Sunday, November 2, 2008

Hooray for Mike McDowell

Mike McDowell posted on his splendid blog the tragic story of a lost Burrowing Owl who found temporary refuge in one of my favorite birding hot spots--Montrose Harbor in Chicago--and who was killed by a Cooper's Hawk, most likely after being flushed way too much by birders eager to see the tiny owl. Mike points us to this story in the Chicago Tribune.

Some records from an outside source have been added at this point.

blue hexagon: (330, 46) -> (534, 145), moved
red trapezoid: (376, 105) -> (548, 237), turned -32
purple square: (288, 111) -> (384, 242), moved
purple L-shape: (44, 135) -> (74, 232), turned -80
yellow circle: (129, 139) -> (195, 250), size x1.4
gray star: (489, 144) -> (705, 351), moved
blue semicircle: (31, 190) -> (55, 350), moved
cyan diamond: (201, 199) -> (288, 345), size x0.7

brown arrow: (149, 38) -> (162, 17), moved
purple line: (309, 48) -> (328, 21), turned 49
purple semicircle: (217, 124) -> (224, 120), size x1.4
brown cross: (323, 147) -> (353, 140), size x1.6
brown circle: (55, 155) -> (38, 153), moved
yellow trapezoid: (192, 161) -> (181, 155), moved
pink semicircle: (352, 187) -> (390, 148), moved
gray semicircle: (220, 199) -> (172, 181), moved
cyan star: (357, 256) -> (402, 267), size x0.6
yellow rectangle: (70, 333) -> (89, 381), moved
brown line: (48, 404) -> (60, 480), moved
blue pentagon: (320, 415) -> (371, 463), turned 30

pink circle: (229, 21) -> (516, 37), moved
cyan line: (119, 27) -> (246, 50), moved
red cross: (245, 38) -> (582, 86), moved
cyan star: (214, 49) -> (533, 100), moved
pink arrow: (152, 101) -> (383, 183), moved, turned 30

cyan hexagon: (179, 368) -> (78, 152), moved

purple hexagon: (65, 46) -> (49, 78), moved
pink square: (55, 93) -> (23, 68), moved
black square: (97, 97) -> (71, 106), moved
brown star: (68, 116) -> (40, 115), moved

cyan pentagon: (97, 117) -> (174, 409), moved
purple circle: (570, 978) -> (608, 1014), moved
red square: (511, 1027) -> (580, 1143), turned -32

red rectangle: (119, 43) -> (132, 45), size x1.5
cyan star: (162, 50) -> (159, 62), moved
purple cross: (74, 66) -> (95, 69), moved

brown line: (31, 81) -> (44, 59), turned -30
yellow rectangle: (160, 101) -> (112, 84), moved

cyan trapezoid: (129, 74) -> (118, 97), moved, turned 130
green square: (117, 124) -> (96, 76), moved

I've always been pretty ambivalent about hotline birds--it really is fun to see new species, and many times birders can see them without causing any harm at all. But a crepuscular owl deserves to be left in peace when it turns up in an unexpected place. Of course, I feel hypocritical saying this since I'm one of the many birders who "chased" the Burrowing Owl that turned up in Duluth on May 31, 1997. It was thrilling to see it so far out of its range, but most of the groups that saw it had to flush it to see it. My group (this happened the day of the 1997 Hawk Ridge Birdathon) arrived while another group had it in a spotting scope, so at least it didn't flush on my account, but still. It was never seen after that day, and I always hoped it had moved on to a more appropriate area rather than being eaten or hit by a car as a result of being flushed by acquisitive birders.

Anyway, I've been so limited by work and travel lately that I haven't been able to either chase other people's rarities or find my own. But I'm starting to think that maybe we do need to stop reporting rarities as long as birders are so unwilling to police our own and limit our activities when we can so fatally stress the birds we profess to love.